▶ [YOUR TASK]: Working from the data below, write out exactly the lines from its first through the line that contains "г. Краснодар, ул. Тургеневское шоссе 13", both ends included and pictures omitted.

▶ [DATA TO PROCESS]:
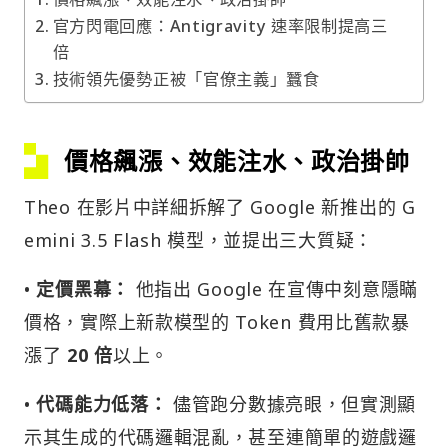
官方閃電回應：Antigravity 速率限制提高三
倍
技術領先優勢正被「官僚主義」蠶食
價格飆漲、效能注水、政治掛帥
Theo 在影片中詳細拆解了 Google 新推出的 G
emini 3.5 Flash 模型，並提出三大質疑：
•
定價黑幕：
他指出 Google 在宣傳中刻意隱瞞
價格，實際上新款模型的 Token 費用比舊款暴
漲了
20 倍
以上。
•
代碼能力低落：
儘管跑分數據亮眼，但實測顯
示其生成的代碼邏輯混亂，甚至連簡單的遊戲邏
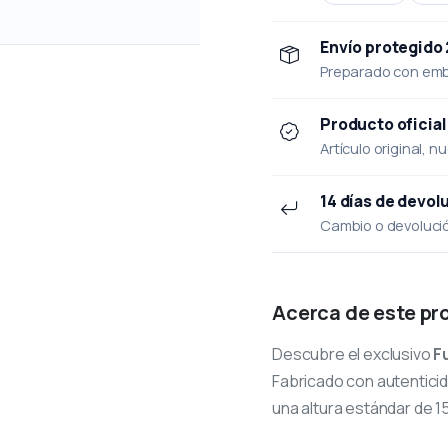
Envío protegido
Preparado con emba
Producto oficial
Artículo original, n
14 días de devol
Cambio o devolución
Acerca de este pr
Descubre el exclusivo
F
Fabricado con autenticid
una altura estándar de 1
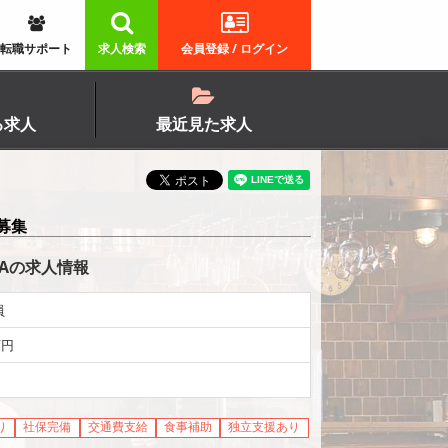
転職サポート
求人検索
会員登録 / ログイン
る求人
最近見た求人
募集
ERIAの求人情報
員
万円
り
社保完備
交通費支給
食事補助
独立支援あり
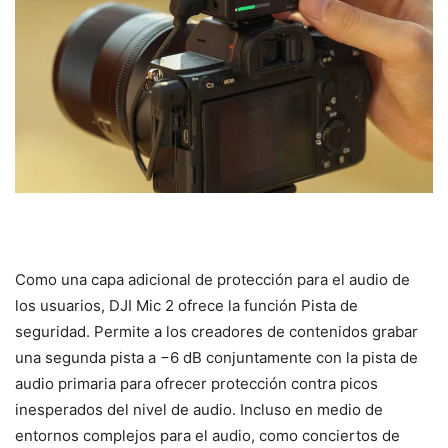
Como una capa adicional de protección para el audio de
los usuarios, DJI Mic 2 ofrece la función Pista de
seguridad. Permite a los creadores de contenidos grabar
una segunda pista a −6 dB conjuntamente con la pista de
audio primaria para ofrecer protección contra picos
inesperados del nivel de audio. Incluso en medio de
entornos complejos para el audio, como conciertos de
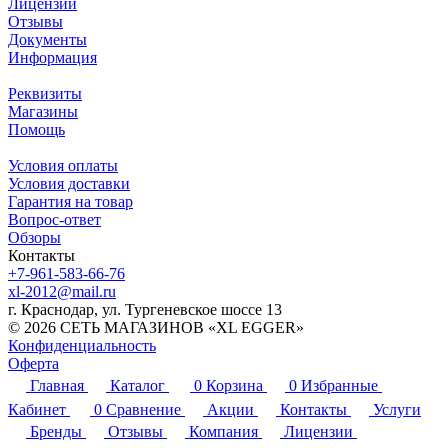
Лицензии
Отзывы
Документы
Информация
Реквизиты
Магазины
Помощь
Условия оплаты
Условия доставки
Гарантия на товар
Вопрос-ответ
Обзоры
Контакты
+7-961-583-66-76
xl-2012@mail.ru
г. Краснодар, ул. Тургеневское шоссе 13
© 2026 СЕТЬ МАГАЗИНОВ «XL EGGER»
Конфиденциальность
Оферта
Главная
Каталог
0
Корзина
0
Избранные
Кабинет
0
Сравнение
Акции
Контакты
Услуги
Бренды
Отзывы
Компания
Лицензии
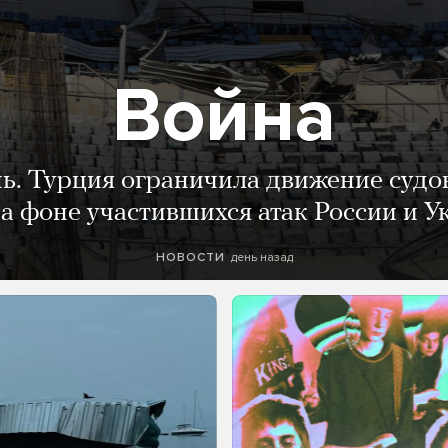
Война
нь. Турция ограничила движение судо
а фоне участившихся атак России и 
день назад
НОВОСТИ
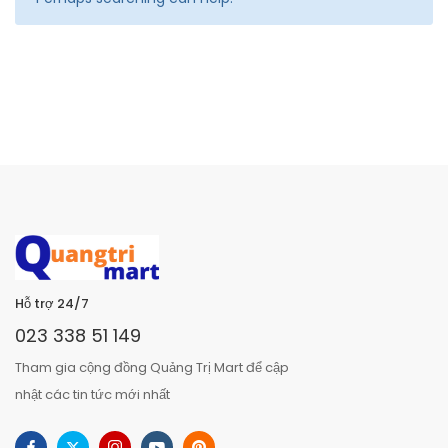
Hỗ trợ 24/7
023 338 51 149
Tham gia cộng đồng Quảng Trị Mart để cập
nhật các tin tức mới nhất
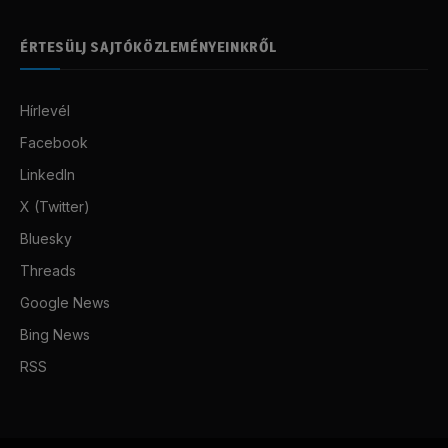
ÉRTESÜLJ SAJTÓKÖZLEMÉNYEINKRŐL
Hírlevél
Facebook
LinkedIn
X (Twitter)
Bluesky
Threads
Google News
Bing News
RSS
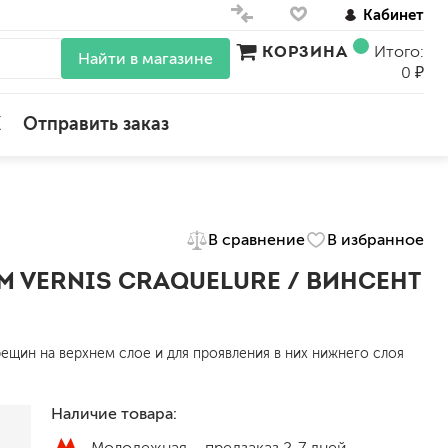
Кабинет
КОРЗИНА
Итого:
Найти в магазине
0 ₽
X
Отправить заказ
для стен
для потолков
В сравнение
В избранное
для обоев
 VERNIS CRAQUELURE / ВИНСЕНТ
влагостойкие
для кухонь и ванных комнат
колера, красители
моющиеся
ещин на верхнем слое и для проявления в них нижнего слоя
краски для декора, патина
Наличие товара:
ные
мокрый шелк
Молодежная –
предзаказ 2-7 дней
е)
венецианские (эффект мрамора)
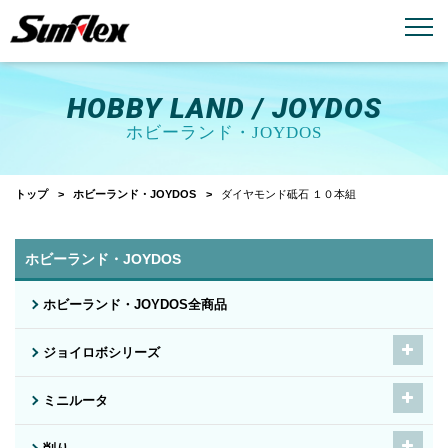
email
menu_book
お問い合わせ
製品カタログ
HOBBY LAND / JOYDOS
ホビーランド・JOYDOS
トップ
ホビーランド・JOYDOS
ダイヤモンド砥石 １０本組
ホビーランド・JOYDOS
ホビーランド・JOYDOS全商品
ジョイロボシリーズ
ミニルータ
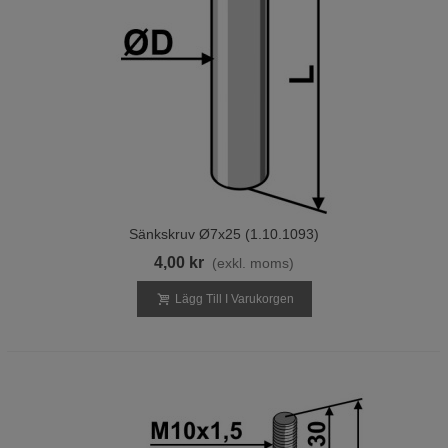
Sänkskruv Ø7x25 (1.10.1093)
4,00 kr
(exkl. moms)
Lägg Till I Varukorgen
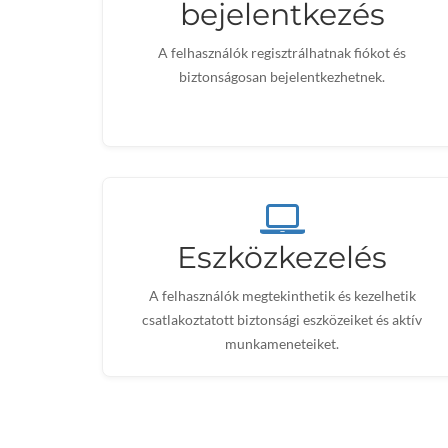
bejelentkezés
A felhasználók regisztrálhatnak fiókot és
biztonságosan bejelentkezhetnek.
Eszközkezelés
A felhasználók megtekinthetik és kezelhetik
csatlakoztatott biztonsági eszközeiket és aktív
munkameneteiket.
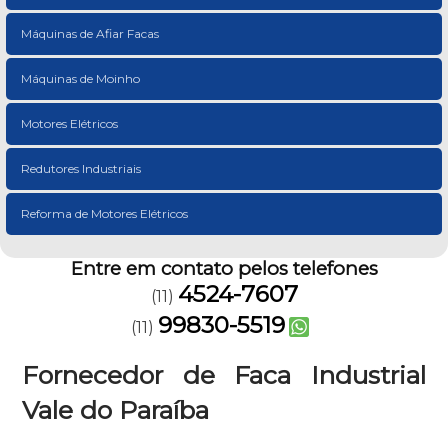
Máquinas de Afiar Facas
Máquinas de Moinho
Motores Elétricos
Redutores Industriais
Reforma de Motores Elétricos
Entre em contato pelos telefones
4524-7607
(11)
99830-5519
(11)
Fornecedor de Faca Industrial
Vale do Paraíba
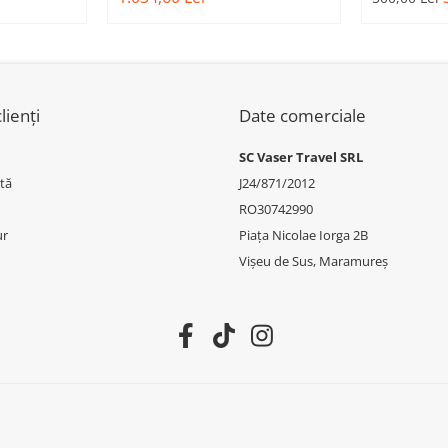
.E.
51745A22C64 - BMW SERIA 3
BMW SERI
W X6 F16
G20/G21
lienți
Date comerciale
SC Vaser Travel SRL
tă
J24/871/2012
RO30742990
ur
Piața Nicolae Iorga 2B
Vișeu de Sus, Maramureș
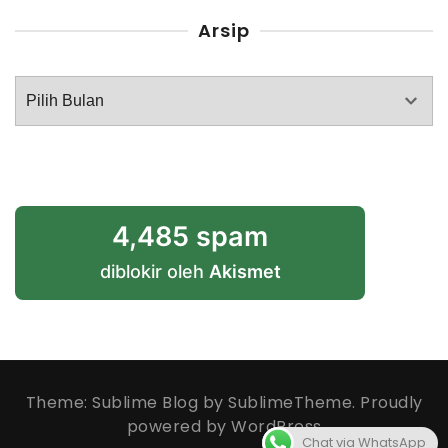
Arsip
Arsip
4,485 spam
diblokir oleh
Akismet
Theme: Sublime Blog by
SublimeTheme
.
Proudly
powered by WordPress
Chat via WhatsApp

▶ [RESULT]:
官方閃電回應：Antigravity 速率限制提高三
倍
技術領先優勢正被「官僚主義」蠶食
價格飆漲、效能注水、政治掛帥
Theo 在影片中詳細拆解了 Google 新推出的 G
emini 3.5 Flash 模型，並提出三大質疑：
•
定價黑幕：
他指出 Google 在宣傳中刻意隱瞞
價格，實際上新款模型的 Token 費用比舊款暴
漲了
20 倍
以上。
•
代碼能力低落：
儘管跑分數據亮眼，但實測顯
示其生成的代碼邏輯混亂，甚至連簡單的遊戲邏
Envío protegido
Preparado con emba
Producto oficial
Artículo original, n
14 días de devol
Cambio o devolución
Acerca de este pr
Descubre el exclusivo
F
Fabricado con autenticid
una altura estándar de 1
転職サポート
求人検索
会員登録 / ログイン
る求人
最近見た求人
募集
ERIAの求人情報
員
万円
り
社保完備
交通費支給
食事補助
独立支援あり
Como una capa adicional de protección para el audio de
los usuarios, DJI Mic 2 ofrece la función Pista de
seguridad. Permite a los creadores de contenidos grabar
una segunda pista a −6 dB conjuntamente con la pista de
audio primaria para ofrecer protección contra picos
inesperados del nivel de audio. Incluso en medio de
entornos complejos para el audio, como conciertos de
Лицензии
Отзывы
Документы
Информация
Реквизиты
Магазины
Помощь
Условия оплаты
Условия доставки
Гарантия на товар
Вопрос-ответ
Обзоры
Контакты
+7-961-583-66-76
xl-2012@mail.ru
г. Краснодар, ул. Тургеневское шоссе 13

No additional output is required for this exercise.